Review: Becca Williamson does not stand out among the hundreds of kids attending Ashland High, but has a very popular secret alter go. She is the Break-Up Artist, one who engineers couples' downfalls for only $100. Becca isn't against love, but very cynical of it. She has seen what it can do to those around her: how her sister has become bitter and lonely after she was jilted at the altar, how her parents act more like siblings than lovers, and how she lost her old best friend, Huxley, years back when Huxley started dating a popular football player named Steve.
  I liked that Becca was a complex person. On the one hand I wanted to admire her for using her keen eye and a razor-sharp wit along with her other skills to break up her classmates for profit. However on the other hand I was taken aback on how she continuously justifies herself  as she manipulates classmates' relationships with fake notes to ex-girlfriends, surreptitious text messages, and more when I thought about what she was doing a bit more. Becca's attitude toward love is deeply seated in resentment and jealousy which she refuses to accept. I kept hoping that while Becca is on a big assignment, she would become self-aware of her actions and develop some empathy for her victims, especially when she becomes someone even she would despise when she starts hooking up with her best friend's boyfriend. Becca does learn some hard lessons, but I wasn't really convinced of them.
  The Break Up Artist has all the makings of a good romantic-comedy that had humor and a plot that kept me reading, but instead of giving us a happy sigh and warm feelings as we close the book, we are left unsure of whether or not to embrace Becca or to feel sorry for her. 

Rating: 3 stars

Words of Caution: There is some language and scenes of underage drinking.
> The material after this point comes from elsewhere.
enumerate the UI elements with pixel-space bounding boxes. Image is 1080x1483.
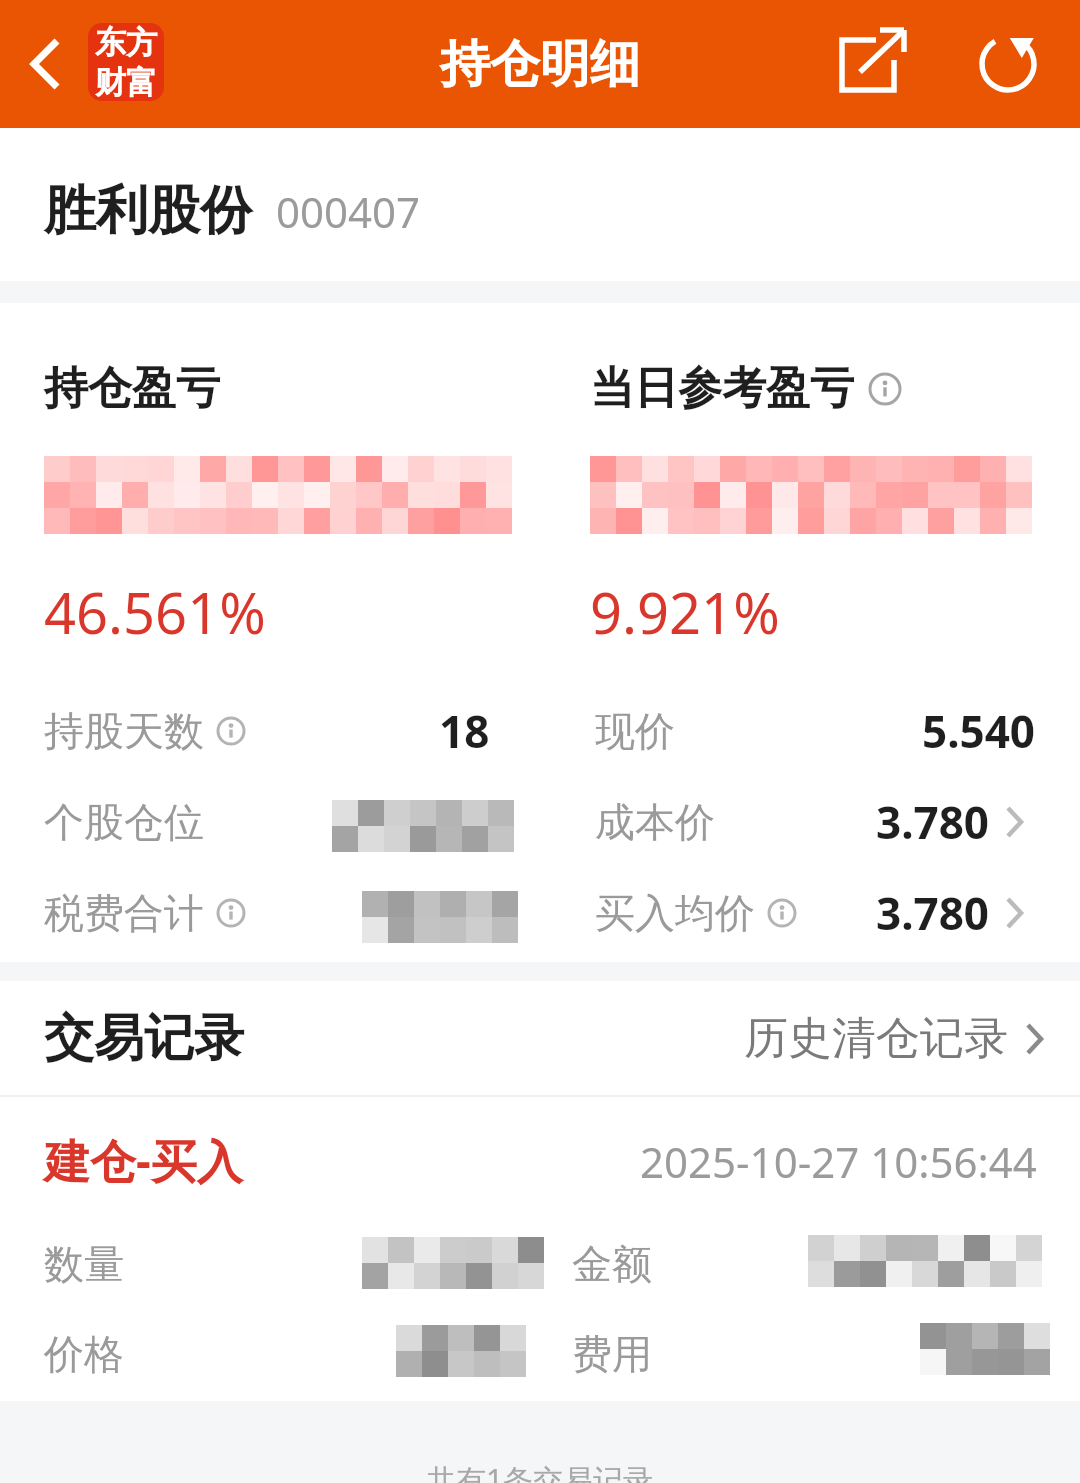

Recommended for Grade 9 and up.

If you like this book try: The Secret Sisterhood of Heartbreakers by Lynn Weingarten, Jinx by Meg Cabot
4 Responses
  1. I have read some rather negative reviews on this one and I decided to skip it I am not a fan of revenge type books and this one doesn't seem to have a positive message, so I will pass. Thanks for the insight.

  2. Candace Says:

    I'm definitely unsure about this one. I'm thinking by your review that it might not work for me. I would prefer if it was more comedy, I guess. Thanks for the review!

  3. Jenny Says:

    I can definitely understand why you wanted to believe in Becca's self-realization a bit more Rummanah, I think I would want that as well. Nothing makes me happier than a character who shows a great deal of maturity and growth over the course of a book, but it doesn't quite sound like Becca gets all the way there which is a shame. Thanks for your thoughts!!!

  4. What a shame that you found Becca's self-realization not very believable. The only reason I want to read books with characters like Becca is that I want to see them learn their lesson but if it's not done convincingly, I end up just disliking the book. I think I'll pass on this one, Rummanah.